To establish s.1(3)(b) of the Occupiers Liability Act 1984, the claimant must show that they were a member of a class of people which the defendant had reason to believe would be in the area at the relevant time. If it is unlikely at that time that anyone is in the area, this criterion is not met. This is so even if people are often in the area at other times.


Brooke LJ approved of a Law Commission comment that the claimant’s are relevant to whether a duty is owed. For example, there might be some cases in which a duty is owed to child trespassers, but not adult trespassers. This is because there is a wider set of dangers which occupiers can reasonably be expected to protect children, but not adults, against.
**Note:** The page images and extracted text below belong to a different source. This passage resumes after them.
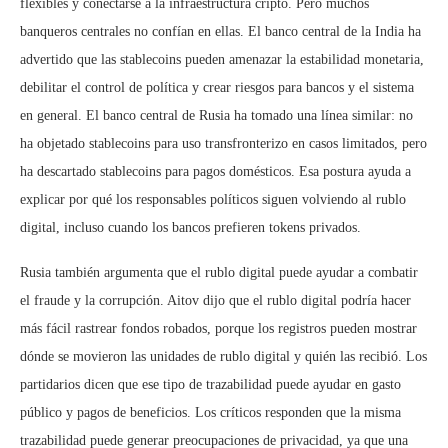
flexibles y conectarse a la infraestructura cripto. Pero muchos
banqueros centrales no confían en ellas. El banco central de la India ha
advertido que las stablecoins pueden amenazar la estabilidad monetaria,
debilitar el control de política y crear riesgos para bancos y el sistema
en general. El banco central de Rusia ha tomado una línea similar: no
ha objetado stablecoins para uso transfronterizo en casos limitados, pero
ha descartado stablecoins para pagos domésticos. Esa postura ayuda a
explicar por qué los responsables políticos siguen volviendo al rublo
digital, incluso cuando los bancos prefieren tokens privados.
Rusia también argumenta que el rublo digital puede ayudar a combatir
el fraude y la corrupción. Aitov dijo que el rublo digital podría hacer
más fácil rastrear fondos robados, porque los registros pueden mostrar
dónde se movieron las unidades de rublo digital y quién las recibió. Los
partidarios dicen que ese tipo de trazabilidad puede ayudar en gasto
público y pagos de beneficios. Los críticos responden que la misma
trazabilidad puede generar preocupaciones de privacidad, ya que una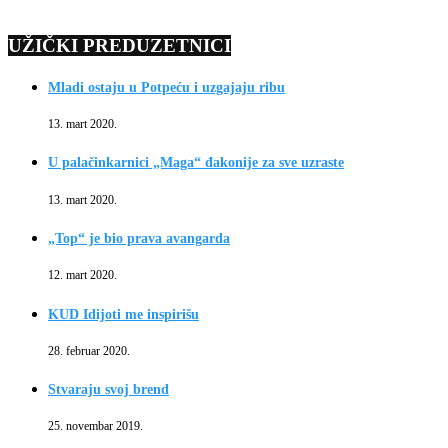
UŽIČKI PREDUZETNICI
Mladi ostaju u Potpeću i uzgajaju ribu
13. mart 2020.
U palačinkarnici „Maga“ đakonije za sve uzraste
13. mart 2020.
„Top“ je bio prava avangarda
12. mart 2020.
KUD Idijoti me inspirišu
28. februar 2020.
Stvaraju svoj brend
25. novembar 2019.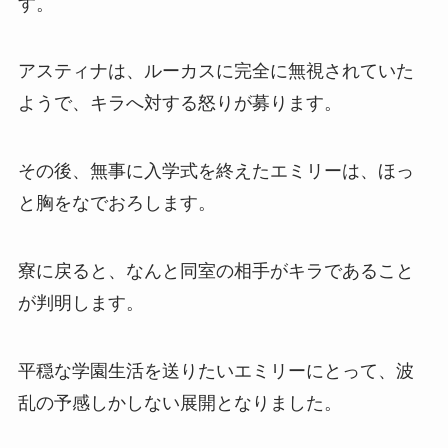
す。
アスティナは、ルーカスに完全に無視されていた
ようで、キラへ対する怒りが募ります。
その後、無事に入学式を終えたエミリーは、ほっ
と胸をなでおろします。
寮に戻ると、なんと同室の相手がキラであること
が判明します。
平穏な学園生活を送りたいエミリーにとって、波
乱の予感しかしない展開となりました。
Lord Phillips argued that there was a distinction between dangers arising from ‘the state of the premises’ (e.g. the hidden underwater objects) and those arising from specific activities on the land (e.g. swimming). He argued that no duty is owed under occupier’s liability without a danger arising from the state of the premises.

For example, if a swimmer had gotten cramp and drowned rather than hitting a hidden object, Lord Phillips argued that occupiers liability would be irrelevant.

However, this seems to contradict comments made by the House of Lords in Tomlinson v Congleton Borough Council [2004] 1 AC 46, decided after this case.